## Problem to work on
Your task is to return all of the records exactly, minus any images.

## Dataset excerpts

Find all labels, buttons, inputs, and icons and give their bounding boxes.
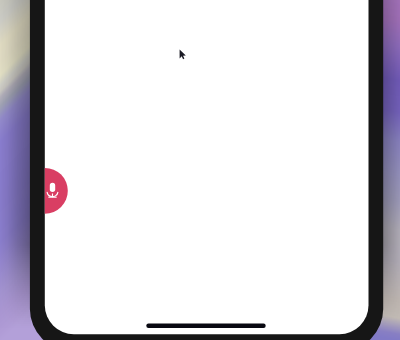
button[interactable]: Voice search <box>22 167 68 213</box>
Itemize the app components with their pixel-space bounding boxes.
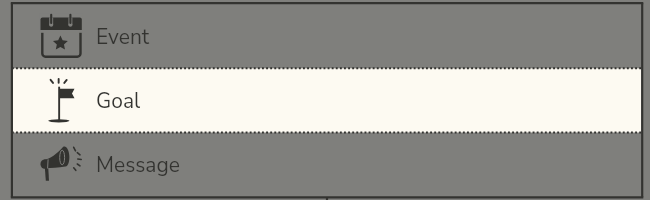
staticText: Goal xyxy=(96,87,141,116)
button[interactable]: Goal xyxy=(0,68,650,132)
staticText: Message xyxy=(96,151,180,180)
staticText: Event xyxy=(96,23,150,52)
button[interactable]: Event xyxy=(0,4,650,68)
button[interactable]: Message xyxy=(0,132,650,196)
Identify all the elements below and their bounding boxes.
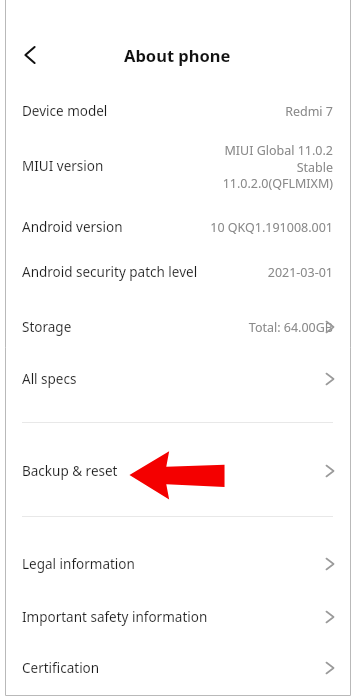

## Answer for the task
Find all labels, buttons, inputs, and icons and give their bounding boxes.
button[interactable]: Voice search <box>22 167 68 213</box>
Itemize the app components with their pixel-space bounding boxes.
staticText: Goal xyxy=(96,87,141,116)
button[interactable]: Goal xyxy=(0,68,650,132)
staticText: Message xyxy=(96,151,180,180)
staticText: Event xyxy=(96,23,150,52)
button[interactable]: Event xyxy=(0,4,650,68)
button[interactable]: Message xyxy=(0,132,650,196)
Identify all the elements below and their bounding boxes.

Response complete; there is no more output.